WHAT THE TASK REQUIRES
Once the line with "também bombou, com" is found in the entries below, repeat it and each following line exactly, up to and including the line with "buto a Rita Lee". Add no other lines.

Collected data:
++++

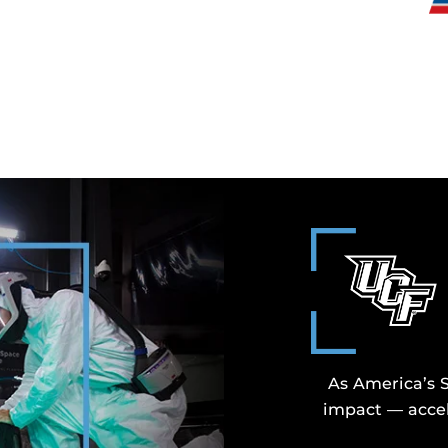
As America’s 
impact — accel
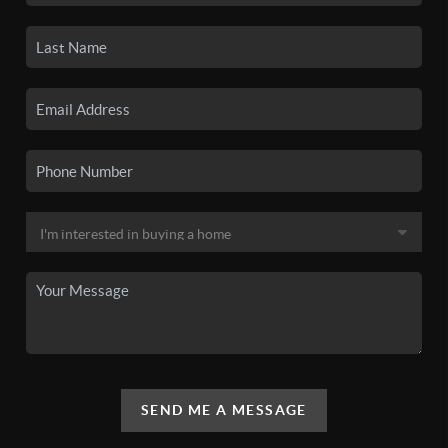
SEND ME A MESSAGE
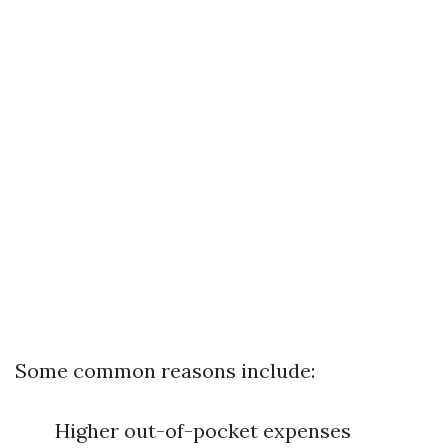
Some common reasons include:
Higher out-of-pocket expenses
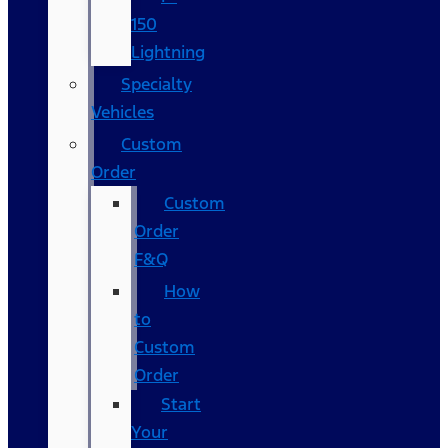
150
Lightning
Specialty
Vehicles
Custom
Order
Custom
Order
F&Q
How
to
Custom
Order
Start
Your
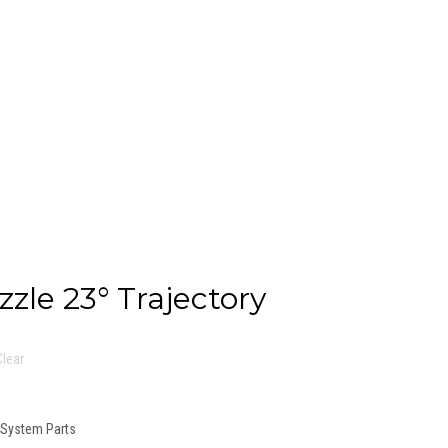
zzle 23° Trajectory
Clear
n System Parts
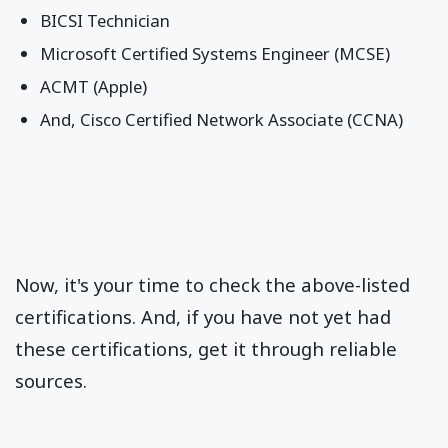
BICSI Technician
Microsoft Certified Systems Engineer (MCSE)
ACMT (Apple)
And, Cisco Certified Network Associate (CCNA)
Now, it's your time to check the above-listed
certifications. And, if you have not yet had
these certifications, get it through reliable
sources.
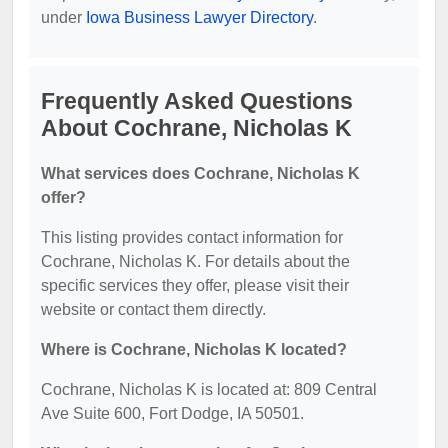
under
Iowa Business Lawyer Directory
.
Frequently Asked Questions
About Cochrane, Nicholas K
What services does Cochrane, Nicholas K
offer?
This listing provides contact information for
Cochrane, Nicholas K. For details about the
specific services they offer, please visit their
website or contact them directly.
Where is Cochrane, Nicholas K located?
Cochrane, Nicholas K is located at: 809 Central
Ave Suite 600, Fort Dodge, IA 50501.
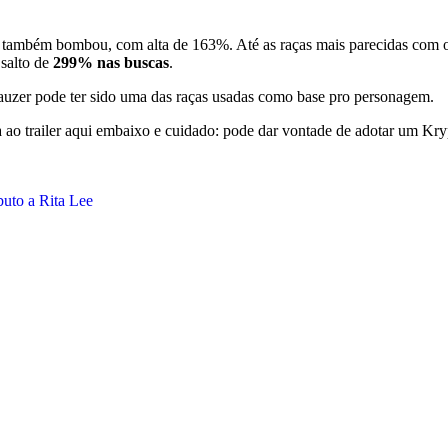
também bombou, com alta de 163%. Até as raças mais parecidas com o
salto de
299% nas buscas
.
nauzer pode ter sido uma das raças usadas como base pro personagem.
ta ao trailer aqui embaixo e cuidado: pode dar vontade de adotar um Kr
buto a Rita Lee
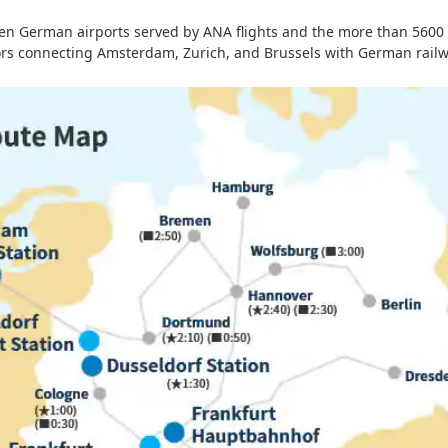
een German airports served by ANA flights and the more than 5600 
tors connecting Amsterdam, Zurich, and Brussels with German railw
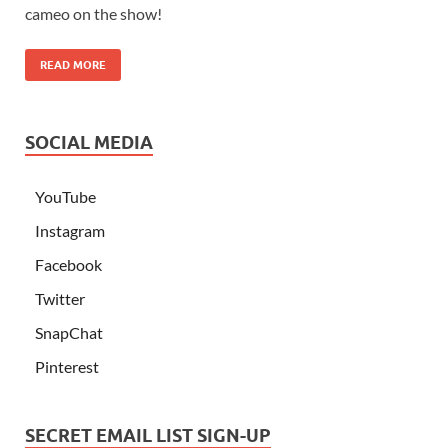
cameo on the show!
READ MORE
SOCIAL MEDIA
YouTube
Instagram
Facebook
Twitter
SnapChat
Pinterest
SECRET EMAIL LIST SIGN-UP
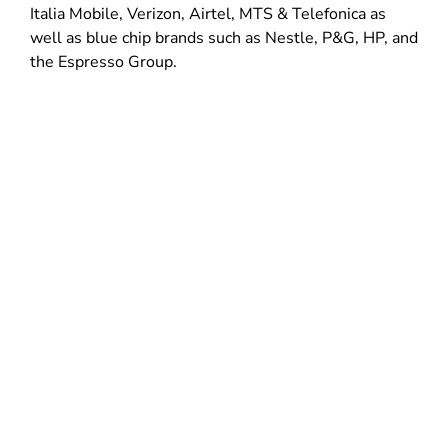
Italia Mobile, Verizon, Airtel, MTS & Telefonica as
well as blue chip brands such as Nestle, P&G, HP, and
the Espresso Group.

++++

EXERCISE SOLUTION
também bombou, com alta de 163%. Até as raças mais parecidas com o
salto de
299% nas buscas
.
nauzer pode ter sido uma das raças usadas como base pro personagem.
ta ao trailer aqui embaixo e cuidado: pode dar vontade de adotar um Kr
buto a Rita Lee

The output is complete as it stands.